Ia terus menerus merasa menyesal karena pada waktu itu tidak ikut serta mendampingi sang isteri menunaikan ibadah haji. Sampai saat ia akhirnya berpulang menyusul isterinya kembali kehadirat Allah SWT (karena sakit) beberapa tahun kemudian, ia tidak pernah bisa melihat makam almarhumah isterinya di Makkah. Ia hanya tahu bahwa almarhumah dimakamkan di Ma’la dipinggiran kota Makkah. Semoga Allah telah mempertemukan keduanya di sorga saat ini. Amien.

Jamarat (Jumrah) tahun 90-an       foto: google         
   
Setelah kejadian sangat tragis yang memakan banyak korban jiwa tersebut, pemerintah Arab Saudi akhirnya menyadari kekeliruan mereka. Yaitu hanya menyediakan SATU terowongan yang diberlakukan untuk DUA arah. Padahal jamaah haji yang masuk terowongan dalam sekali waktu saja jumlahnya bisa mencapai PULUHAN RIBU!
Itulah sebabnya pada saat rombongan Menko Kesra RI mengunjungi lokasi ini, sedang dilakukan pembuatan terowongan baru atas perintah Raja. Letaknya persis disebelah terowongan lama yang “bersejarah kelam” itu. Terowongan baru ini dikerjakan secara estafet siang dan malam agar bisa segera dipakai pada musim haji tahun berikutnya (tahun 1992 M). Diharapkan terowongan yang kedua ini menjadi penampung bagi jemaah haji yang akan berangkat melempar jumrah. Sedangkan terowongan lama dipergunakan bagi jemaah haji yang kembali dari melempar jumrah. Atau sebaliknya.
Yang penting satu terowongan dipergunakan untuk SATU ARAH.
Jadi menghindarkan jemaah haji saling bertemu dalam satu terowongan. Sejarah nanti yang akan membuktikan apakah keputusan yang diambil oleh Pemerintah Kerajaan Arab Saudi untuk membangun dua terowongan ini sudah tepat, sehingga  “Tragedi Mina tahun 1411 H / 1991 M” tidak akan terulang kembali.
Insya Allah, itu adalah keputusan terbaik. Dan tragedi yang memilukan dan menelan banyak korban jiwa itu jangan sampai terulang lagi. 
Cukup sekali saja.

     Berbuka puasa ditanah suci dengan “rutop” dan “kopi Arab”
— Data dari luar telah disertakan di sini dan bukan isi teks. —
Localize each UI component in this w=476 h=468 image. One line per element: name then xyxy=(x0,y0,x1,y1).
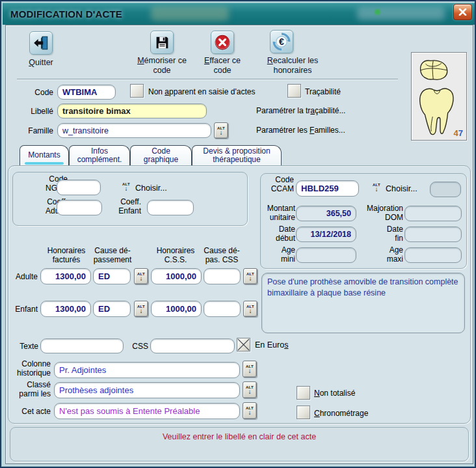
modification-acte-window: MODIFICATION D'ACTE Quitter Mémori xyxy=(0,0,476,468)
coeff-enfant-input[interactable] xyxy=(147,200,194,215)
colonne-historique-alt-button[interactable]: ALT↓ xyxy=(243,361,257,378)
alt-arrow-icon: ↓ xyxy=(220,130,223,135)
css-label: CSS xyxy=(129,342,148,351)
enfant-cause-input[interactable]: ED xyxy=(93,301,131,317)
exit-door-icon xyxy=(33,34,49,51)
titlebar-reflection xyxy=(375,9,380,15)
enfant-cause-css-alt-button[interactable]: ALT↓ xyxy=(243,301,258,317)
param-familles-link[interactable]: Paramétrer les Familles... xyxy=(256,126,345,135)
ccam-choisir-alt-icon[interactable]: ALT ↓ xyxy=(373,183,380,192)
col-honoraires-css: Honoraires C.S.S. xyxy=(148,246,203,264)
ngap-choisir-link[interactable]: Choisir... xyxy=(135,184,167,193)
cet-acte-alt-button[interactable]: ALT↓ xyxy=(243,402,257,419)
ccam-code-input[interactable]: HBLD259 xyxy=(296,180,359,197)
non-apparent-checkbox[interactable] xyxy=(130,84,144,98)
recalculate-label[interactable]: Recalculer les honoraires xyxy=(256,56,329,76)
adulte-cause-input[interactable]: ED xyxy=(93,268,131,284)
tooth-image xyxy=(412,53,466,140)
enfant-cause-css-input[interactable] xyxy=(204,301,241,317)
enfant-honoraires-input[interactable]: 1300,00 xyxy=(40,301,91,317)
coeff-adulte-input[interactable] xyxy=(57,200,102,215)
css-input[interactable] xyxy=(150,338,235,353)
red-cross-icon xyxy=(214,34,231,51)
memorize-button[interactable] xyxy=(150,31,174,54)
texte-label: Texte xyxy=(16,342,38,351)
classe-parmi-alt-button[interactable]: ALT↓ xyxy=(243,381,257,398)
coeff-enfant-label: Coeff. Enfant xyxy=(109,197,141,215)
col-honoraires-factures: Honoraires facturés xyxy=(39,246,94,264)
colonne-historique-label: Colonne historique xyxy=(12,359,51,378)
close-icon xyxy=(458,8,467,16)
code-input[interactable]: WTBIMA xyxy=(57,85,116,100)
tab-code-graphique[interactable]: Code graphique xyxy=(130,145,192,165)
col-cause-depas-css: Cause dé- pas. CSS xyxy=(200,246,243,264)
erase-button[interactable] xyxy=(211,31,234,54)
adulte-honoraires-css-input[interactable]: 1000,00 xyxy=(151,268,202,284)
param-tracabilite-link[interactable]: Paramétrer la traçabilité... xyxy=(256,106,345,115)
adulte-cause-alt-button[interactable]: ALT↓ xyxy=(134,268,148,284)
non-apparent-label: Non apparent en saisie d'actes xyxy=(148,87,255,96)
enfant-honoraires-css-input[interactable]: 1000,00 xyxy=(151,301,202,317)
tooth-preview-panel: 47 xyxy=(411,52,467,141)
code-label: Code xyxy=(21,88,53,97)
erase-label[interactable]: Effacer ce code xyxy=(196,56,248,76)
row-enfant-label: Enfant xyxy=(13,305,38,314)
ccam-choisir-link[interactable]: Choisir... xyxy=(386,184,417,194)
en-euros-label: En Euros xyxy=(255,340,288,350)
memorize-label[interactable]: Mémoriser ce code xyxy=(129,56,195,76)
quit-button[interactable] xyxy=(29,31,53,55)
ngap-choisir-alt-icon[interactable]: ALT ↓ xyxy=(122,182,130,191)
recalculate-button[interactable]: € xyxy=(270,30,293,53)
famille-input[interactable]: w_transitoire xyxy=(57,123,211,138)
titlebar-reflection xyxy=(357,7,445,20)
famille-alt-button[interactable]: ALT ↓ xyxy=(214,122,228,139)
date-fin-label: Date fin xyxy=(372,225,403,243)
adulte-honoraires-input[interactable]: 1300,00 xyxy=(40,268,91,284)
colonne-historique-input[interactable]: Pr. Adjointes xyxy=(54,362,240,378)
enfant-cause-alt-button[interactable]: ALT↓ xyxy=(134,301,148,317)
toolbar-separator xyxy=(17,79,398,79)
ccam-extra-field[interactable] xyxy=(430,182,461,197)
quit-label[interactable]: Quitter xyxy=(13,58,69,68)
cet-acte-input[interactable]: N'est pas soumis à Entente Préalable xyxy=(54,403,240,419)
adulte-cause-css-alt-button[interactable]: ALT↓ xyxy=(243,268,258,284)
ngap-code-input[interactable] xyxy=(57,180,101,195)
row-adulte-label: Adulte xyxy=(13,272,38,281)
en-euros-checkbox[interactable] xyxy=(237,338,250,351)
famille-label: Famille xyxy=(14,126,53,135)
tab-infos-complement[interactable]: Infos complément. xyxy=(69,145,130,165)
libelle-label: Libellé xyxy=(14,107,53,116)
svg-text:€: € xyxy=(279,36,284,47)
date-debut-field[interactable]: 13/12/2018 xyxy=(296,227,356,242)
tab-montants[interactable]: Montants xyxy=(20,145,69,165)
age-maxi-field[interactable] xyxy=(404,247,462,263)
tracabilite-checkbox[interactable] xyxy=(287,84,301,98)
age-mini-field[interactable] xyxy=(296,247,356,263)
floppy-disk-icon xyxy=(154,34,170,51)
tooth-number: 47 xyxy=(454,128,463,138)
acte-description-textarea[interactable]: Pose d'une prothèse amovible de transiti… xyxy=(261,273,465,333)
status-message-panel: Veuillez entrer le libellé en clair de c… xyxy=(10,427,469,461)
window-title: MODIFICATION D'ACTE xyxy=(10,8,122,20)
tab-devis-proposition[interactable]: Devis & proposition thérapeutique xyxy=(192,145,282,165)
date-fin-field[interactable] xyxy=(404,227,462,242)
close-button[interactable] xyxy=(453,4,472,20)
majoration-dom-field[interactable] xyxy=(404,206,462,221)
non-totalise-checkbox[interactable] xyxy=(297,386,310,400)
classe-parmi-input[interactable]: Prothèses adjointes xyxy=(54,382,240,398)
non-totalise-label: Non totalisé xyxy=(314,389,355,398)
texte-input[interactable] xyxy=(40,338,124,353)
adulte-cause-css-input[interactable] xyxy=(204,268,241,284)
majoration-dom-label: Majoration DOM xyxy=(359,204,403,222)
active-tab-underline xyxy=(25,162,64,165)
classe-parmi-label: Classé parmi les xyxy=(12,380,51,398)
euro-refresh-icon: € xyxy=(272,33,291,51)
date-debut-label: Date début xyxy=(264,225,295,243)
tracabilite-label: Traçabilité xyxy=(305,87,341,96)
montant-unitaire-label: Montant unitaire xyxy=(263,204,295,222)
age-maxi-label: Age maxi xyxy=(372,245,403,264)
title-bar[interactable]: MODIFICATION D'ACTE xyxy=(3,3,475,25)
montant-unitaire-field[interactable]: 365,50 xyxy=(296,206,356,221)
chronometrage-checkbox[interactable] xyxy=(297,406,310,419)
libelle-input[interactable]: transitoire bimax xyxy=(57,103,207,118)
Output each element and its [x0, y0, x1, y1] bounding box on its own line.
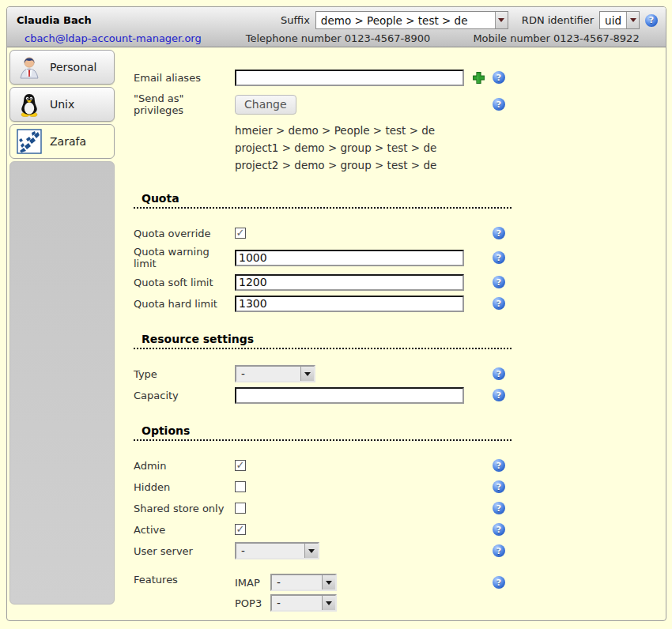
quota-soft-label: Quota soft limit [134, 277, 235, 288]
quota-warning-input[interactable] [235, 250, 464, 266]
account-name: Claudia Bach [15, 14, 92, 26]
zarafa-icon [17, 129, 42, 154]
options-section-title: Options [134, 424, 512, 441]
quota-soft-input[interactable] [235, 274, 464, 291]
email-aliases-label: Email aliases [134, 72, 235, 84]
tab-label: Unix [50, 98, 74, 111]
pop3-label: POP3 [235, 597, 270, 609]
telephone-number: Telephone number 0123-4567-8900 [246, 32, 431, 44]
quota-hard-label: Quota hard limit [134, 298, 235, 310]
quota-section-title: Quota [134, 192, 512, 209]
quota-override-label: Quota override [134, 228, 235, 239]
help-icon[interactable]: ? [645, 14, 658, 27]
help-icon[interactable]: ? [493, 227, 505, 239]
chevron-down-icon [322, 596, 335, 610]
help-icon[interactable]: ? [493, 367, 505, 380]
user-icon [17, 55, 42, 80]
help-icon[interactable]: ? [493, 389, 505, 401]
admin-label: Admin [134, 460, 235, 472]
tab-label: Zarafa [50, 135, 86, 148]
imap-label: IMAP [235, 577, 270, 589]
active-checkbox[interactable]: ✓ [235, 524, 246, 535]
user-server-select[interactable]: - [235, 542, 319, 559]
help-icon[interactable]: ? [493, 297, 505, 310]
rdn-identifier-select[interactable]: uid [599, 11, 640, 29]
help-icon[interactable]: ? [493, 276, 505, 288]
type-select[interactable]: - [235, 365, 315, 382]
help-icon[interactable]: ? [493, 251, 505, 264]
quota-hard-input[interactable] [235, 296, 464, 312]
resource-section-title: Resource settings [134, 333, 512, 349]
send-as-entries: hmeier > demo > People > test > de proje… [235, 124, 505, 171]
add-icon[interactable] [472, 71, 485, 85]
suffix-label: Suffix [281, 14, 310, 26]
help-icon[interactable]: ? [493, 523, 505, 536]
suffix-select-value: demo > People > test > de [316, 14, 495, 27]
admin-checkbox[interactable]: ✓ [235, 460, 246, 471]
user-server-label: User server [134, 545, 235, 557]
quota-override-checkbox[interactable]: ✓ [235, 228, 246, 239]
send-as-entry: hmeier > demo > People > test > de [235, 124, 505, 137]
hidden-checkbox[interactable]: ✓ [235, 481, 246, 492]
hidden-label: Hidden [134, 481, 235, 493]
user-server-select-value: - [236, 544, 304, 557]
help-icon[interactable]: ? [493, 71, 505, 84]
mobile-number: Mobile number 0123-4567-8922 [473, 32, 639, 44]
chevron-down-icon [304, 544, 318, 558]
rdn-identifier-label: RDN identifier [522, 14, 594, 26]
shared-store-only-label: Shared store only [134, 503, 235, 514]
quota-warning-label: Quota warning limit [134, 246, 235, 269]
help-icon[interactable]: ? [493, 576, 505, 589]
send-as-entry: project1 > demo > group > test > de [235, 141, 505, 154]
help-icon[interactable]: ? [493, 98, 505, 111]
imap-select[interactable]: - [270, 574, 337, 591]
module-tab-bar: Personal Unix [9, 50, 118, 605]
active-label: Active [134, 524, 235, 536]
pop3-select-value: - [272, 597, 322, 609]
pop3-select[interactable]: - [270, 594, 337, 612]
chevron-down-icon [626, 12, 639, 28]
capacity-label: Capacity [134, 390, 235, 401]
sidebar-panel [9, 161, 115, 605]
chevron-down-icon [300, 367, 314, 381]
chevron-down-icon [322, 575, 335, 589]
account-email-link[interactable]: cbach@ldap-account-manager.org [25, 32, 202, 44]
capacity-input[interactable] [235, 387, 464, 404]
chevron-down-icon [495, 12, 508, 28]
account-header: Claudia Bach Suffix demo > People > test… [7, 7, 666, 47]
type-select-value: - [236, 367, 300, 380]
send-as-change-button[interactable]: Change [235, 95, 296, 115]
help-icon[interactable]: ? [493, 480, 505, 493]
send-as-label: "Send as" privileges [134, 92, 235, 116]
rdn-identifier-value: uid [600, 14, 626, 27]
help-icon[interactable]: ? [493, 544, 505, 557]
type-label: Type [134, 368, 235, 380]
help-icon[interactable]: ? [493, 502, 505, 514]
features-label: Features [134, 574, 235, 586]
shared-store-only-checkbox[interactable]: ✓ [235, 503, 246, 514]
help-icon[interactable]: ? [493, 459, 505, 472]
email-aliases-input[interactable] [235, 70, 464, 86]
tab-zarafa[interactable]: Zarafa [9, 124, 115, 159]
zarafa-settings-form: Email aliases ? "Send as" privileges Cha… [119, 48, 661, 621]
tab-personal[interactable]: Personal [9, 50, 115, 85]
account-edit-window: Claudia Bach Suffix demo > People > test… [6, 6, 666, 621]
tab-unix[interactable]: Unix [9, 87, 115, 122]
send-as-entry: project2 > demo > group > test > de [235, 159, 505, 171]
tux-icon [17, 92, 42, 117]
tab-label: Personal [50, 61, 97, 73]
suffix-select[interactable]: demo > People > test > de [315, 11, 508, 29]
imap-select-value: - [272, 576, 322, 589]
       Semula saya agak pesimistis menjalankan ibadah puasa di tanah suci, yang pada siang hari cuacanya sangat menyengat. Setelah dijalani ternyata rasanya biasa-biasa saja. 
Rasa lapar dan dahaga alhamdulillah bisa teratasi dengan melakukan kegiatan atau aktifitas yang  bisa membuat kita lupa kalau sedang berpuasa.
Ketika magrib tiba dan azan magrib dikumandangkan,  rasanya sungguh sangat  beda dengan suasana kalau kita berbuka puasa di tanah air.   
Pada sore hari itu rombongan Menko Kesra dijamu berbuka puasa oleh Konjen RI di Wisma Indonesia  yang berada didaerah Aziziah. 

'Rutop' (kurma segar)
Diruangan yang disediakan untuk berbuka hanya terhampar karpet-karpet tebal. Tidak ada kursi satupun. Hidangan berbuka puasa dihamparkan ditengah-tengahnya. Tentu tak bisa mengharapkan berbuka puasa dengan “kolak pisang” disini. Yang ada adalah “rutop” (kurma segar yang matang pohon) dan kopi arab serta makanan khas Timur Tengah lain. Pertama kali menikmati rutop, saya terperangah. Rasanya sungguh berbeda dengan rasa kurma yang selama ini pernah saya makan. 
Seperti buah segar lain, rutop terasa sangat segar, renyah serta manisnya terasa alami. Dan ternyata bisa mengenyangkan.
Karena penasaran, saya mencoba untuk minum “kopi Arab”. Disajikan dalam teko khas arab yang antik, maka kopi ini dituangkan kedalam cangkir-cangkir kecil yang lucu bentuknya. Aromanya sungguh menggoda. Campuran antara bau kopi kental dan aroma rempah-rempah. Rasanya? Masya Allah, tidak terbayangkan sebelumnya. Seperti tengah menghirup jamu. Betul-betul yang dominan rasa jamunya dibanding rasa kopinya. 
Weleh-weleh, bagaimana orang-orang disini bisa minum lebih dari satu cangkir? 
Mungkin karena kebiasaan.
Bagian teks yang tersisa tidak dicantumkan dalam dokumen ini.